Smith gave an update on the Major Choices Initiative, which was begun in 2004 by her predecessor, Nancy Weiss Malkiel, to encourage students to consider less popular fields of academic concentration. The Major Choices website urges students to “study what you love” and debunks myths about majors, including “If I choose the wrong major, I won’t get a good job” and “The larger departments are best for law school applicants.”

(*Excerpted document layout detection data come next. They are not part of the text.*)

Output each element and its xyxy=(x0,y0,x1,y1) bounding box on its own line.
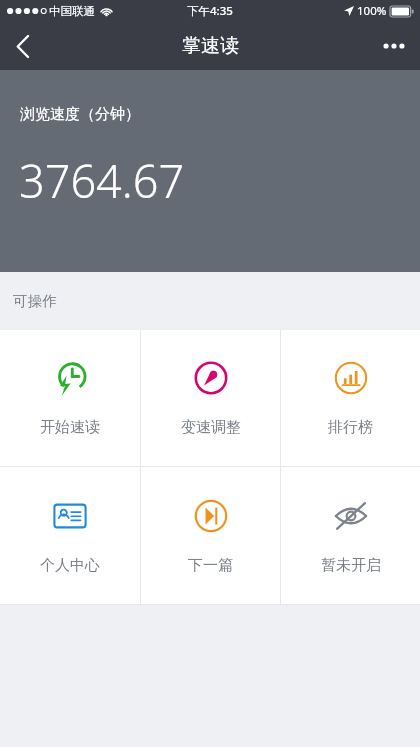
staticText: 变速调整 xyxy=(181,418,241,437)
button[interactable]: Back xyxy=(0,23,46,69)
button[interactable]: 变速调整 xyxy=(141,330,280,466)
staticText: 下一篇 xyxy=(188,556,233,575)
staticText: 3764.67 xyxy=(19,150,185,211)
staticText: 下午4:35 xyxy=(187,3,233,19)
staticText: 100% xyxy=(357,3,387,19)
button[interactable]: 个人中心 xyxy=(0,467,140,604)
button[interactable]: 暂未开启 xyxy=(281,467,420,604)
staticText: 浏览速度（分钟） xyxy=(20,105,140,124)
staticText: 中国联通 xyxy=(49,4,95,18)
button[interactable]: 开始速读 xyxy=(0,330,140,466)
staticText: 个人中心 xyxy=(40,556,100,575)
staticText: 暂未开启 xyxy=(321,556,381,575)
button[interactable]: 下一篇 xyxy=(141,467,280,604)
button[interactable]: 排行榜 xyxy=(281,330,420,466)
staticText: 可操作 xyxy=(13,292,57,310)
button[interactable]: More options xyxy=(368,22,420,70)
staticText: 掌速读 xyxy=(182,34,239,58)
staticText: 排行榜 xyxy=(328,418,373,437)
staticText: 开始速读 xyxy=(40,418,100,437)
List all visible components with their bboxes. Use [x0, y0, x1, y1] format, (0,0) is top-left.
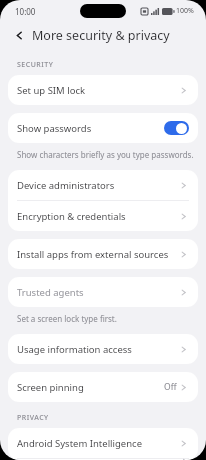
staticText: Show passwords — [17, 122, 164, 135]
staticText: Set up SIM lock — [17, 84, 180, 97]
staticText: Set a screen lock type first. — [17, 313, 117, 324]
staticText: Android System Intelligence — [17, 437, 180, 450]
staticText: SECURITY — [17, 60, 54, 70]
button[interactable]: Device administrators — [8, 170, 198, 200]
staticText: Usage information access — [17, 343, 180, 356]
button[interactable]: Encryption & credentials — [8, 201, 198, 231]
button[interactable]: Install apps from external sources — [8, 239, 198, 269]
staticText: Show characters briefly as you type pass… — [17, 149, 194, 160]
staticText: PRIVACY — [17, 413, 49, 423]
button[interactable]: Back — [8, 25, 28, 45]
button[interactable]: Trusted agents — [8, 277, 198, 307]
staticText: Install apps from external sources — [17, 248, 180, 261]
staticText: 10:00 — [15, 6, 36, 17]
button[interactable]: Autofill service from Google — [8, 459, 198, 460]
button[interactable]: Usage information access — [8, 334, 198, 364]
button[interactable]: Show passwords — [8, 113, 198, 143]
staticText: Off — [164, 381, 177, 393]
button[interactable]: Screen pinning — [8, 372, 198, 402]
button[interactable]: Set up SIM lock — [8, 75, 198, 105]
staticText: 100% — [176, 6, 194, 16]
staticText: More security & privacy — [32, 27, 170, 44]
staticText: Trusted agents — [17, 286, 180, 299]
staticText: Encryption & credentials — [17, 210, 180, 223]
staticText: Device administrators — [17, 179, 180, 192]
button[interactable]: Android System Intelligence — [8, 428, 198, 458]
staticText: Screen pinning — [17, 381, 164, 394]
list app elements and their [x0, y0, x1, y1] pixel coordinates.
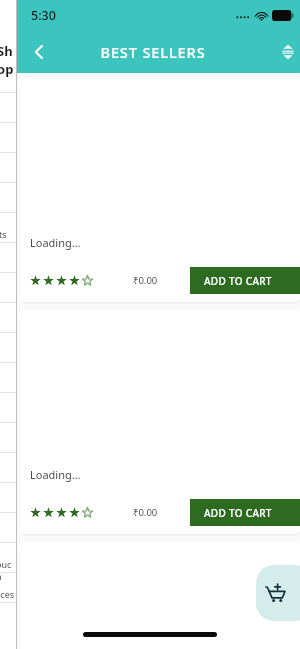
staticText: Loading... [30, 235, 81, 250]
staticText: ouch [0, 558, 15, 582]
button[interactable]: ADD TO CART [190, 499, 300, 526]
staticText: 5:30 [31, 7, 56, 24]
staticText: Its [0, 228, 7, 240]
staticText: ₹0.00 [133, 506, 158, 519]
staticText: Loading... [30, 467, 81, 482]
button[interactable]: Loading... [20, 310, 300, 534]
button[interactable]: Cart [256, 565, 300, 621]
button[interactable]: Loading... [20, 78, 300, 302]
staticText: ₹0.00 [133, 274, 158, 287]
staticText: Shop [0, 42, 16, 78]
staticText: cces [0, 588, 15, 600]
button[interactable]: Sort [266, 30, 300, 73]
button[interactable]: Back [17, 30, 61, 73]
staticText: ADD TO CART [204, 506, 272, 520]
button[interactable]: ADD TO CART [190, 267, 300, 294]
button[interactable] [20, 542, 300, 649]
staticText: BEST SELLERS [100, 42, 206, 62]
staticText: ADD TO CART [204, 274, 272, 288]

In a series of charts and graphs presented at the March meeting of the Council of the Princeton University Community, Smith documented broad trends in selecting majors over the past decade. The percentage of students choosing to concentrate in the social sciences declined from a peak of 43 percent in 2004 to 38 percent in 2011, while the percentage concentrating in the humanities declined from 23 percent in 2001 to 19 percent in 2011. The percentage of students concentrating in engineering has remained roughly the same, at about 19 percent of the class.
On the other hand, the percentage of students majoring in mathematics and the natural sciences has risen significantly, from 18 percent of the class in 2001 to 24 percent in 2011.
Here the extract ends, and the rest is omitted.